A NOVEL CROSS-LINGUAL VOICE CLONING APPROACH WITH A FEW TEXT-FREE SAMPLES
(Submitted to ICASSP2020)

The existing cross-lingual voice cloning approaches face some obvious drawbacks in real applications: 1) such as the need of recordings from bilingual speakers, or a large amount of multi-speaker audio-text pairs; 2) they need to design a specific method of phoneme sharing cross different languages; 3) they add extra modules to encode speaker and language, which complicates the building pipeline and may be hard to train.
This paper proposes a novel cross-lingual voice cloning framework by utilizing bottleneck (BN) features obtained from speaker-independent automatic speech recognition system in the target language. Firstly, we use audio-text pairs of a single speaker in the target language to train a latent prosody model, which models the relationships between the text and the BN features. Then the acoustic model, which translates the BN features to the acoustic features, is trained with multi-speaker’s audio data in the target language. Finally, the acoustic model is fine-tuned with target speaker’s speech in the original language without the corresponding texts, as the BN features are served as the bridge. Our approach has the following advantages: 1) no recordings from bilingual speakers are required; 2) audio-text pairs are not required for acoustic model training; 3) no extra complicated modules are needed to encode speaker or language. Experimental results show that, with only several minutes of audio from a new English speaker, our proposed system can synthesize this speaker’s Mandarin speech with decent naturalness and speaker similarity.

We compared the effects of our proposed and baseline approaches on Mandarin speakers. The baseline approach is a speaker adaptation training approach. The model is based on Tacotron2 [1], which predicts the acoustic features from the phoneme sequence directly. As shown in Figure 1, the generative model is trained using multi-speaker’s corpus firstly, then fine-tuned with a few target speaker’s audio-text pairs.

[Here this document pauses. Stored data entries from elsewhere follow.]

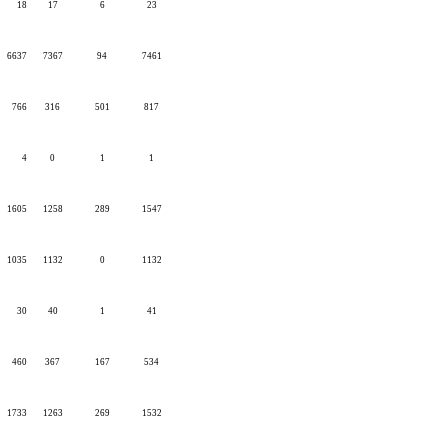
18
17
6
23
6637
7367
94
7461
766
316
501
817
4
0
1
1
1605
1258
289
1547
1035
1132
0
1132
30
40
1
41
460
367
167
534
1733
1263
269
1532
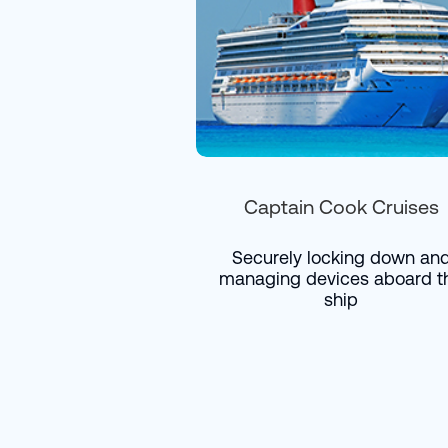
Captain Cook Cruises
Securely locking down an
managing devices aboard t
ship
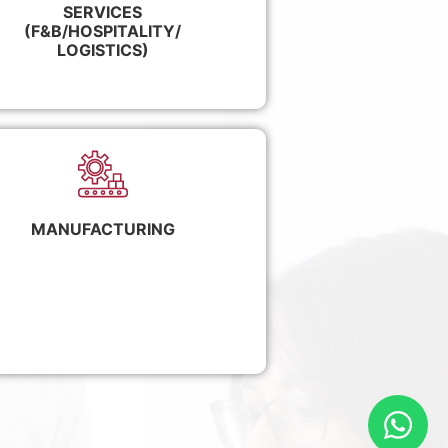
SERVICES
(F&B/HOSPITALITY/
LOGISTICS)
MANUFACTURING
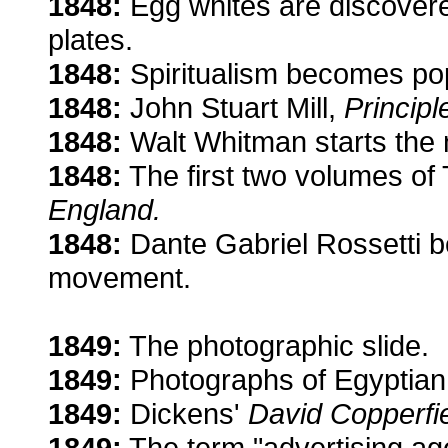
1848:
Egg whites are discovere
plates.
1848:
Spiritualism becomes pop
1848:
John Stuart Mill,
Principl
1848:
Walt Whitman starts the
1848:
The first two volumes o
England.
1848:
Dante Gabriel Rossetti b
movement.
1849:
The photographic slide.
1849:
Photographs of Egyptian 
1849:
Dickens'
David Copperfie
1849:
The term "advertising ag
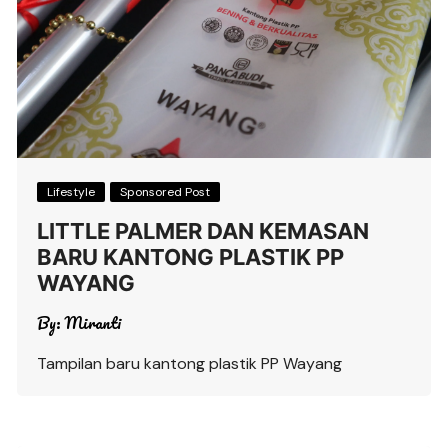
Lifestyle
Sponsored Post
LITTLE PALMER DAN KEMASAN
BARU KANTONG PLASTIK PP
WAYANG
By:
Miranti
Tampilan baru kantong plastik PP Wayang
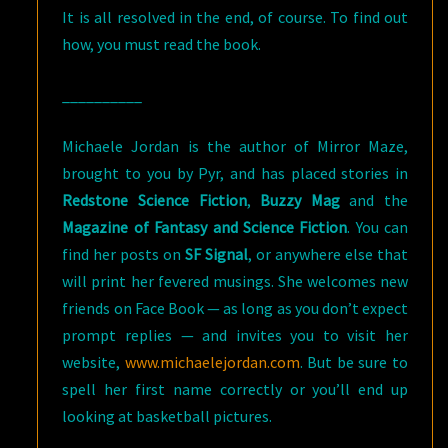
It is all resolved in the end, of course. To find out
how, you must read the book.
__________
Michaele Jordan is the author of Mirror Maze,
brought to you by Pyr, and has placed stories in
Redstone Science Fiction
,
Buzzy Mag
and the
Magazine of Fantasy and Science Fiction
. You can
find her posts on
SF Signal
, or anywhere else that
will print her fevered musings. She welcomes new
friends on Face Book — as long as you don’t expect
prompt replies — and invites you to visit her
website,
www.michaelejordan.com
. But be sure to
spell her first name correctly or you’ll end up
looking at basketball pictures.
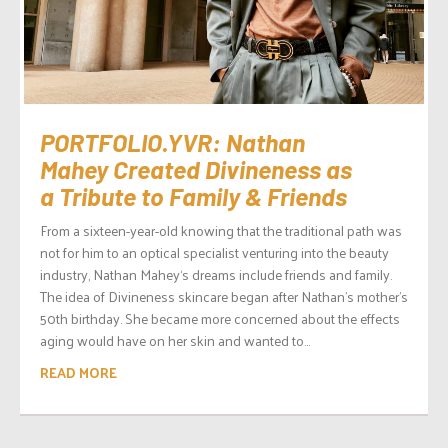
PORTFOLIO.YVR: Nathan
Mahey Created Divineness as
a Tribute to Family & Friends
From a sixteen-year-old knowing that the traditional path was
not for him to an optical specialist venturing into the beauty
industry, Nathan Mahey‘s dreams include friends and family.
The idea of Divineness skincare began after Nathan’s mother’s
50th birthday. She became more concerned about the effects
aging would have on her skin and wanted to...
READ MORE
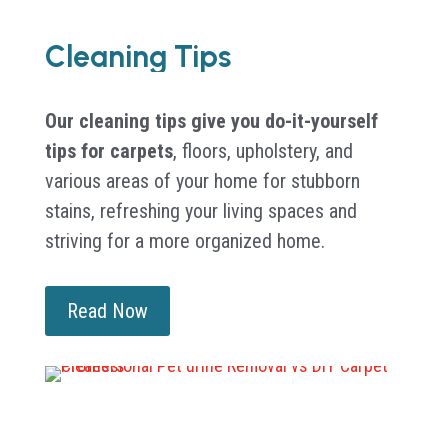
Cleaning Tips
Our cleaning tips give you do-it-yourself
tips for carpets
, floors, upholstery, and
various areas of your home for stubborn
stains, refreshing your living spaces and
striving for a more organized home.
Read Now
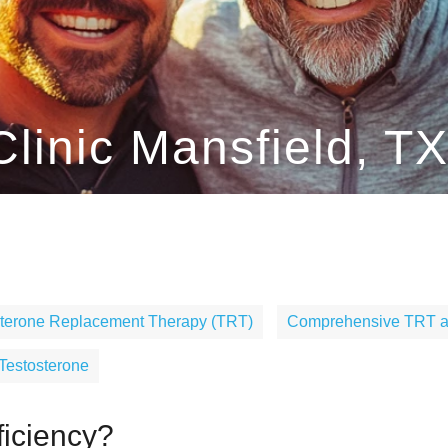
linic Mansfield, T
sterone Replacement Therapy (TRT)
Comprehensive TRT at
 Testosterone
ficiency?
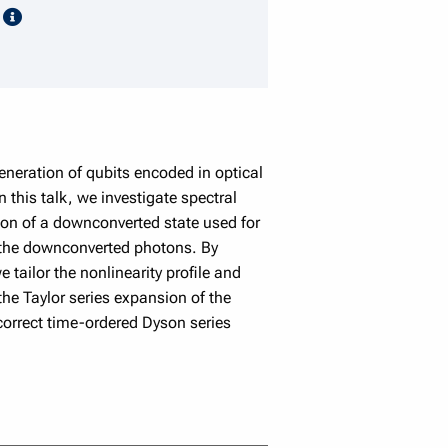
speaker details
k
eration of qubits encoded in optical
his talk, we investigate spectral
tion of a downconverted state used for
of the downconverted photons. By
we tailor the nonlinearity proﬁle and
the Taylor series expansion of the
 correct time-ordered Dyson series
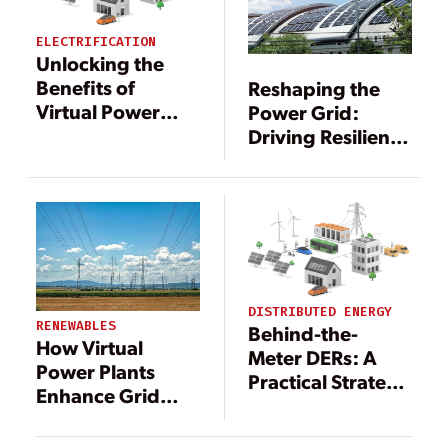
ELECTRIFICATION
Unlocking the
Benefits of
Reshaping the
Virtual Power
Power Grid:
Plants with
Driving Resilience
Digital
Through DERs
Technology
DISTRIBUTED ENERGY
RENEWABLES
Behind-the-
How Virtual
Meter DERs: A
Power Plants
Practical Strategy
Enhance Grid
to Offset Rising
Operations and
Grid
Resilience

The proposed voicing cloning framework consists of two parts: latent prosody model and acoustic model shown as Figure 2. Firstly, audio-text pairs from a single speaker in the target language is used to train a Tacotron2-based latent prosody model, which takes text sequence as input, predicting the corresponding BN features with automatic time alignment. Secondly, the CBHG-structured [2] acoustic model is trained with multi-speakers audio data in the target language, which translates BN features to acoustic features. For an unseen speaker, the acoustic model is fine-tuned using a few audio samples of this speaker without the need of the corresponding texts, as the input BN features to the acoustic model are from the output of the BN extractor. In the synthesis stage, for any text in the target language, the corresponding BN features can be predicted by the latent prosody model, and then the acoustic model predicts the acoustic features. Finally, given the acoustic features, a speaker-independent neural vocoder (e.g. LPCNet [3]) is used to synthesize the speech that sounds like the target speakers voice.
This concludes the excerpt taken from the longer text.